Christian Gerlach

Hans Christian Gerlach is professor of Modern History at the University of Bern. Gerlach is also Associate Editor of the Journal of Genocide Research and author of multiple books dealing with the Hunger Plan, Holocaust and genocide. These include "Krieg, Ernährung, Volkermord: Forschungen zur Deutschen Vernichtungspolitik im Zweiten Weltkrieg" (1998); "Kalkulierte Morde: die Deutsche Wirtschafts- und Vernichtungspolitik in Weissrussland 1941 bis 1944" (1999); "Das letzte Kapitel" (co-authored with and Götz Aly in 2002); and "Sur la conférence de Wannsee" (2002).

Gerlach's article, "Extremely Violent Societies: An Alternative to the Concept of Genocide" has been the subject of great debate among scholars of genocide and violence. In the article, Gerlach challenges the model utilized in trying to understand genocide. Gerlach has previously stirred intense debate among Holocaust historians with his thesis surrounding December 12, 1941 as the date on which Adolf Hitler made the decision to annihilate the Jews of Europe.
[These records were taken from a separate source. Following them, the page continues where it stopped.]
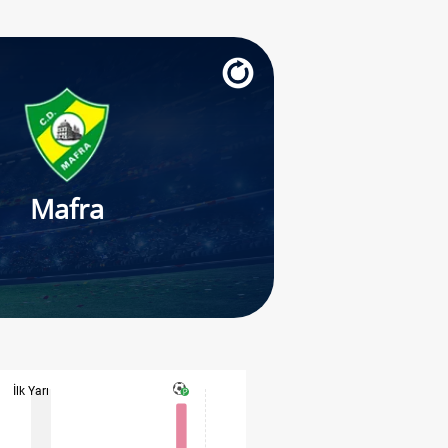
Mafra
İlk Yarı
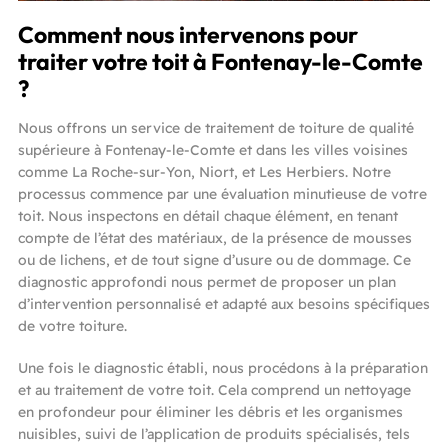
Comment nous intervenons pour
traiter votre toit à Fontenay-le-Comte
?
Nous offrons un service de traitement de toiture de qualité
supérieure à Fontenay-le-Comte et dans les villes voisines
comme La Roche-sur-Yon, Niort, et Les Herbiers. Notre
processus commence par une évaluation minutieuse de votre
toit. Nous inspectons en détail chaque élément, en tenant
compte de l’état des matériaux, de la présence de mousses
ou de lichens, et de tout signe d’usure ou de dommage. Ce
diagnostic approfondi nous permet de proposer un plan
d’intervention personnalisé et adapté aux besoins spécifiques
de votre toiture.
Une fois le diagnostic établi, nous procédons à la préparation
et au traitement de votre toit. Cela comprend un nettoyage
en profondeur pour éliminer les débris et les organismes
nuisibles, suivi de l’application de produits spécialisés, tels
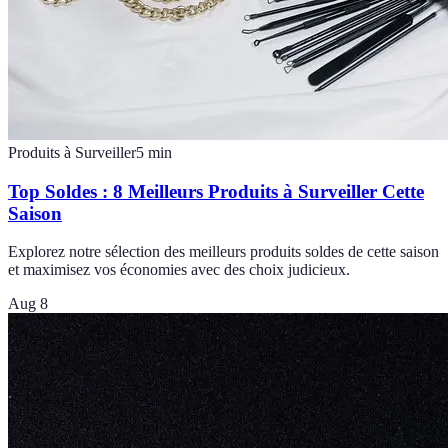
Produits à Surveiller
5
min
Top Soldes : 8 Meilleurs Produits à Surveiller Cette
Saison
Explorez notre sélection des meilleurs produits soldes de cette saison
et maximisez vos économies avec des choix judicieux.
Aug 8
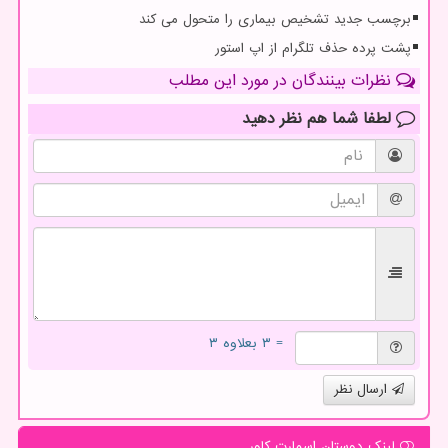
برچسب جدید تشخیص بیماری را متحول می کند
پشت پرده حذف تلگرام از اپ استور
نظرات بینندگان در مورد این مطلب
لطفا شما هم
نظر دهید
= ۳ بعلاوه ۳
ارسال نظر
لینک دوستان اسمارت كاور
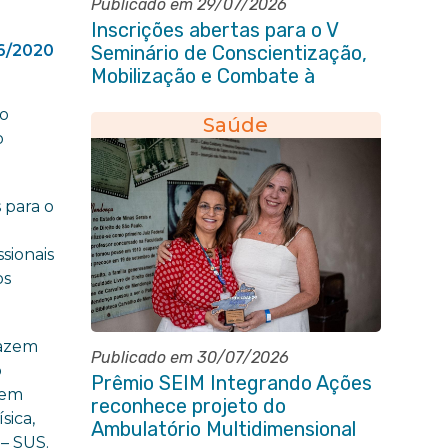
Publicado em 29/07/2026
Inscrições abertas para o V
6/2020
Seminário de Conscientização,
Mobilização e Combate à
Tuberculose em Itaboraí
ço
Saúde
o
 para o
m
ssionais
os
fazem
Publicado em 30/07/2026
o
Prêmio SEIM Integrando Ações
uem
reconhece projeto do
sica,
Ambulatório Multidimensional
– SUS.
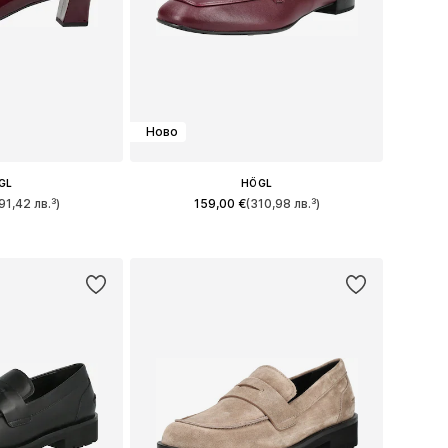
Ново
GL
HÖGL
91,42 лв.³)
159,00 €
(310,98 лв.³)
много размери
Предлага се в много размери
кошницата
Добави в кошницата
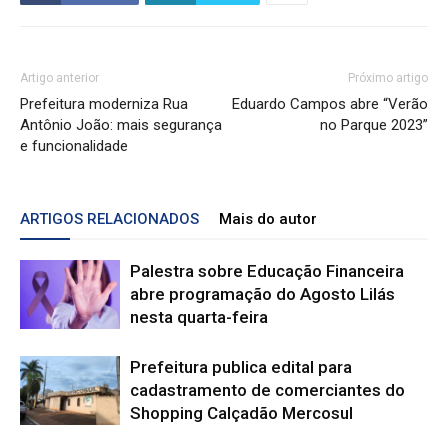
Artigo anterior
Próximo artigo
Prefeitura moderniza Rua
Eduardo Campos abre “Verão
Antônio João: mais segurança
no Parque 2023”
e funcionalidade
ARTIGOS RELACIONADOS
Mais do autor
Palestra sobre Educação Financeira
abre programação do Agosto Lilás
nesta quarta-feira
Prefeitura publica edital para
cadastramento de comerciantes do
Shopping Calçadão Mercosul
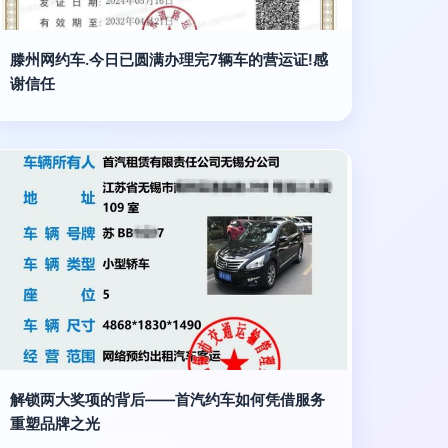
滕州网约车.今日已圆满办理完7辆车的营运证!感
谢信任
解锁两大奖项的背后——首汽约车如何凭借服务
重塑品牌之光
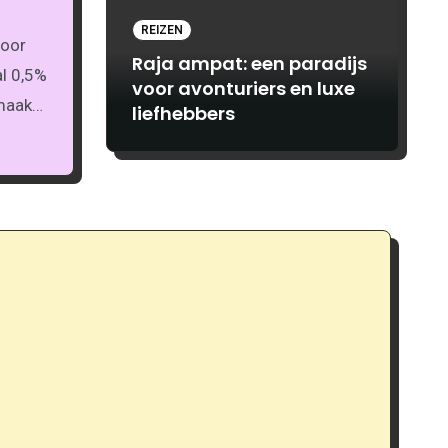
REIZEN
Raja ampat: een paradijs
al 0,5%
voor avonturiers en luxe
smaak…
liefhebbers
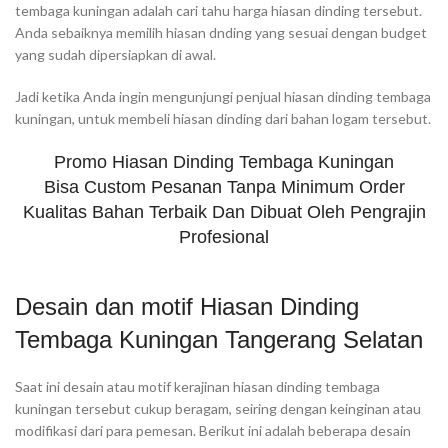
tembaga kuningan adalah cari tahu harga hiasan dinding tersebut.
Anda sebaiknya memilih hiasan dnding yang sesuai dengan budget
yang sudah dipersiapkan di awal.
Jadi ketika Anda ingin mengunjungi penjual hiasan dinding tembaga
kuningan, untuk membeli hiasan dinding dari bahan logam tersebut.
Promo Hiasan Dinding Tembaga Kuningan
Bisa Custom Pesanan Tanpa Minimum Order
Kualitas Bahan Terbaik Dan Dibuat Oleh Pengrajin
Profesional
Desain dan motif Hiasan Dinding
Tembaga Kuningan Tangerang Selatan
Saat ini desain atau motif kerajinan hiasan dinding tembaga
kuningan tersebut cukup beragam, seiring dengan keinginan atau
modifikasi dari para pemesan. Berikut ini adalah beberapa desain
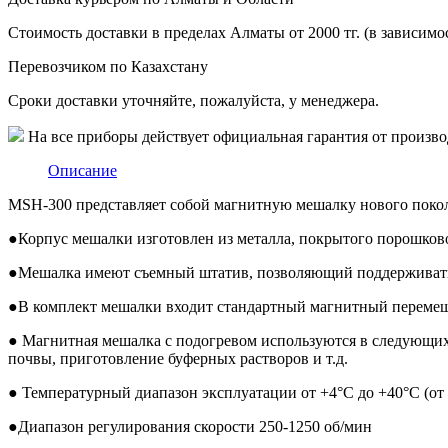
Стоимость доставки в пределах Алматы от 2000 тг. (в зависимос
Перевозчиком по Казахстану
Сроки доставки уточняйте, пожалуйста, у менеджера.
На все приборы действует официальная гарантия от произво
Описание
MSH-300 представляет собой магнитную мешалку нового поко
●
Корпус мешалки изготовлен из металла, покрытого порошков
●
Мешалка имеют съемный штатив, позволяющий поддерживать 
●
В комплект мешалки входит стандартный магнитный перемеш
●
Магнитная мешалка с подогревом используются в следующих в
почвы, приготовление буферных растворов и т.д.
●
Температурный диапазон эксплуатации от +4°С до +40°С (от 
●
Диапазон регулирования скорости 250-1250 об/мин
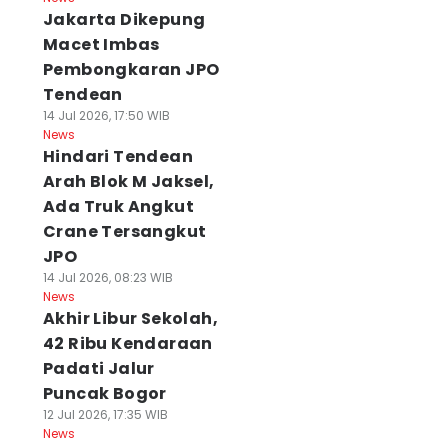
Jakarta Dikepung
Macet Imbas
Pembongkaran JPO
Tendean
14 Jul 2026, 17:50 WIB
News
Hindari Tendean
Arah Blok M Jaksel,
Ada Truk Angkut
Crane Tersangkut
JPO
14 Jul 2026, 08:23 WIB
News
Akhir Libur Sekolah,
42 Ribu Kendaraan
Padati Jalur
Puncak Bogor
12 Jul 2026, 17:35 WIB
News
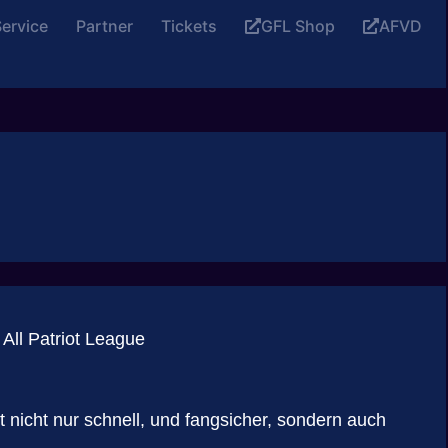
ervice
Partner
Tickets
GFL Shop
AFVD
 All Patriot League
t nicht nur schnell, und fangsicher, sondern auch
Gerlach is also known by his highly critical attitude towards the national conservative resistance in National Socialist Germany. According to Gerlach, the resistance offered by officers such as Claus von Stauffenberg and Henning von Tresckow, who were responsible for the famous assassination attempt on Hitler on 20 July 1944, was insincere, and in fact- Tresckow and many other resistance fighters were heavily implicated in national socialist war crimes However, Gerlach's thesis was severely criticized by a number of scholars, among them Peter Hoffmann from McGill University and Klaus Jochen Arnold from the Konrad-Adenauer-Stiftung. Recently, Danny Orbach, a Harvard based historian and PhD candidate, had argued that Gerlach's reading of the sources is highly skewed, and at times- diametrically opposed to what they really say. In one case, according to Orbach, Gerlach had falsely paraphrased the memoir of the resistance fighter Colonel Rudolf Christoph Freiherr von Gersdorff, and in another case, quoted misleadingly from an SS document. Hence, Orbach concludes that Gerlach's thesis on the German resistance is highly unreliable.